The AUDCAD pair is currently in a bearish trend, and it is currently trading near the top of its range. The current spot rate is 0.8919, and a sell entry point of 0.8919 is just below the recent high of 0.8939.
The pair is also trading below its 200-day moving average, which is a bearish signal. The pair is also forming a descending triangle pattern, which is a continuation pattern that typically leads to a breakout to the downside.
Fundamental analysis:
The Australian dollar is generally seen as a commodity currency, and it has been weakening against the Canadian dollar as concerns about the global economy have grown.

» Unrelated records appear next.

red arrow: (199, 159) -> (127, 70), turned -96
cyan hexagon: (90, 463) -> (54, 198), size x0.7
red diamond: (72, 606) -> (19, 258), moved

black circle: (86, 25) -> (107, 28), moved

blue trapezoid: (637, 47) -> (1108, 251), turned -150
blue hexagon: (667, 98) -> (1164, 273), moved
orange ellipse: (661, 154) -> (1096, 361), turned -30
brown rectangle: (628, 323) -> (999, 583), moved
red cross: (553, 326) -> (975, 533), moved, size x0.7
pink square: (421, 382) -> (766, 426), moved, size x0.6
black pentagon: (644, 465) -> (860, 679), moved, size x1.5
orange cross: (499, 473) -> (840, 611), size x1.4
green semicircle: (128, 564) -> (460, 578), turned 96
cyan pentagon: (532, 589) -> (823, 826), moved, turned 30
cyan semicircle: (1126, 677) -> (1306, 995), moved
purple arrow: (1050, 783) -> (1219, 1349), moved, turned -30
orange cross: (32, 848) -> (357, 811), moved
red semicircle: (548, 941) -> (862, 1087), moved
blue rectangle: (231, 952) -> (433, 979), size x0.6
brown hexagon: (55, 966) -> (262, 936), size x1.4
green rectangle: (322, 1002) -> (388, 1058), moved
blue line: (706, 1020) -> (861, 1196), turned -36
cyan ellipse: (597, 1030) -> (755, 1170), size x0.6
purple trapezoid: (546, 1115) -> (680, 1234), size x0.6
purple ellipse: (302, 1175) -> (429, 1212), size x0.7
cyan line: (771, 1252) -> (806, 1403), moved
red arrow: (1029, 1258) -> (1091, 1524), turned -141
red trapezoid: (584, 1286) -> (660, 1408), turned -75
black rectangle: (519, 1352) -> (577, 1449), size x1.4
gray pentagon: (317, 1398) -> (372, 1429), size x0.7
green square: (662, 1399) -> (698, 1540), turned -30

Second, the Reserve Bank of Australia (RBA) is expected to raise interest rates more slowly than the Bank of Canada (BoC), which could put downward pressure on the AUD against the CAD.
Finally, the Australian economy is expected to grow more slowly than the Canadian economy in the near term. This is due to a number of factors, including the ongoing trade tensions with China.
Risks:
There are a few risks to consider before entering a trade on AUDCAD. First, the global economy is still facing some headwinds, such as the war in Ukraine. These headwinds could weigh on risk appetite and lead to a rise in AUDCAD.
Second, the BoC is also expected to raise interest rates, which could put upward pressure on the Canadian dollar.
Finally, the Chinese economy is expected to weaken in the near term due to the ongoing trade tensions with the US. This could put upward pressure on the CAD against the AUD.
Here are some additional factors that you may want to consider before entering a trade on AUDCAD:
The economic outlook for Australia and Canada. The level of volatility in the forex market. The price of commodities, such as iron ore and coal.